3 Undervalued Stocks Worth Considering Right Now
The stock market is filled with both high-priced and low-priced stocks. However, the challenge lies in identifying which of these stocks are actually good investment opportunities at their current valuations. In this context, "cheap" and "expensive" do not simply refer to the share price but to the overall value of the companies themselves. This distinction is crucial, as some stocks deemed "cheap" can have share prices in the hundreds of dollars.
Currently, three stocks that appear undervalued yet represent great investment potential are Taiwan Semiconductor Manufacturing (TSM), Alphabet (GOOG), and Adobe (ADBE). These companies have faced some stock price declines recently, making it an excellent time for investors to consider adding them to their portfolios.
Valuations Compared to the S&P 500
To understand their value, we can look at the companies' forward price-to-earnings (P/E) ratios. This metric is preferred as it reflects future growth expectations rather than past performance. The forward earnings multiples, based on analyst projections, offer insight into where a company is likely headed, despite some inherent errors in these estimates.
Currently, the S&P 500 index trades at about 21 times forward earnings, while none of the three highlighted companies has a forward P/E ratio exceeding 20. This implies that these stocks are valued lower than the overall market, even though they possess strong growth potential.
Although these companies are not significantly cheaper than the broader market, the current price discrepancy indicates that investors expect slower growth from these stocks. However, this assumption is fundamentally flawed, as all three companies have strong prospects for market-beating growth.
Reasons for Their Discounted Valuations
Taiwan Semiconductor Manufacturing Company (TSMC) arguably has the strongest case for a premium valuation. Management has forecasted impressive growth rates over the next five years, with an anticipated revenue growth of nearly 20% annually. TSMC is the world’s largest semiconductor manufacturer, producing chips for various companies that lack their own fabrication abilities. This unique position within the industry enables TSMC to have better insights into market trends, making its growth projections more credible.

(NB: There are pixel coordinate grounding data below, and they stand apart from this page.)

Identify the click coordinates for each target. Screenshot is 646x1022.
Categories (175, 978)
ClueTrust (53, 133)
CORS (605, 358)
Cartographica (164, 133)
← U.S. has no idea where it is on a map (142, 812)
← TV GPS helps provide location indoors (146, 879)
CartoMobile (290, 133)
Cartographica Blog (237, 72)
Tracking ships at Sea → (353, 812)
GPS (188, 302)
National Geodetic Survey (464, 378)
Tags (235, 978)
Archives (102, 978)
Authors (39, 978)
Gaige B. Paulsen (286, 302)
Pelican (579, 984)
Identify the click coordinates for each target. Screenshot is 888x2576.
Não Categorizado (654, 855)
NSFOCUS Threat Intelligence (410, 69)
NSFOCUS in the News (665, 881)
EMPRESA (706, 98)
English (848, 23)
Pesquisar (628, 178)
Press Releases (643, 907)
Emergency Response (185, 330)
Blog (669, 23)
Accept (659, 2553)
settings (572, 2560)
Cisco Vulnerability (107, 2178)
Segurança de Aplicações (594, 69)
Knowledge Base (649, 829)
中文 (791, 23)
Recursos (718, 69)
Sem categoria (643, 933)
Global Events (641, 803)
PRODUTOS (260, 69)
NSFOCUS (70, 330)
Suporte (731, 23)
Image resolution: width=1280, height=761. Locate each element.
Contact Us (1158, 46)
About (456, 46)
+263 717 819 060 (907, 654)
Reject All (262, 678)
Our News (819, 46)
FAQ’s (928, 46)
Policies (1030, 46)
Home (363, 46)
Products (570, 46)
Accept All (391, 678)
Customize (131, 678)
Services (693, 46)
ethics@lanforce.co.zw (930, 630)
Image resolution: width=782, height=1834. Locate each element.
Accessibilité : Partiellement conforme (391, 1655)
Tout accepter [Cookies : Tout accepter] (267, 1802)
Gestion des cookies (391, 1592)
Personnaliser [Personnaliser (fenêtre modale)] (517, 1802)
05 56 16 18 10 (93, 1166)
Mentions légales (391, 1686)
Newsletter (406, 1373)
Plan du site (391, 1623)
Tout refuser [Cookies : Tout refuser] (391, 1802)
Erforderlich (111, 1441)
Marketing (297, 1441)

While TSMC's growth rate is notably higher than market averages, it hasn't yet been fully reflected in its stock price, presenting an opportunity for investors.
On the other hand, Alphabet, while not growing at the same explosive rate as TSMC, still enjoys a robust advertising business that generates consistent double-digit growth. Analysts predict that Alphabet will see 11% growth in the years 2025 and 2026. Furthermore, strategic efficiency initiatives and share buybacks are expected to accelerate its earnings per share (EPS) growth to 12% and 14% in those years, respectively, outpacing typical market growth.
Lastly, Adobe is often viewed skeptically by investors, largely due to fears of being disrupted by AI technologies. However, the company's first-quarter results for fiscal year 2025 showed a 10% year-over-year revenue increase, and its Firefly AI initiative substantially strengthens its market position. Even though its growth rate seems moderate, Adobe’s aggressive buyback program is set to enhance earnings per share significantly. The company has already repurchased 7 million shares, which represents 6% of its outstanding shares this year, alongside that same 10% revenue growth. This combination could easily lead to double-digit earnings growth in the future, making Adobe another attractive investment option.
These companies may not be the fastest-growing stocks in the market, yet they each present solid reasons for believing they will outperform the market in the coming years. Now might be an ideal time for investors to seize the opportunity to acquire these undervalued stocks.
Note: The author has vested interests in the mentioned companies.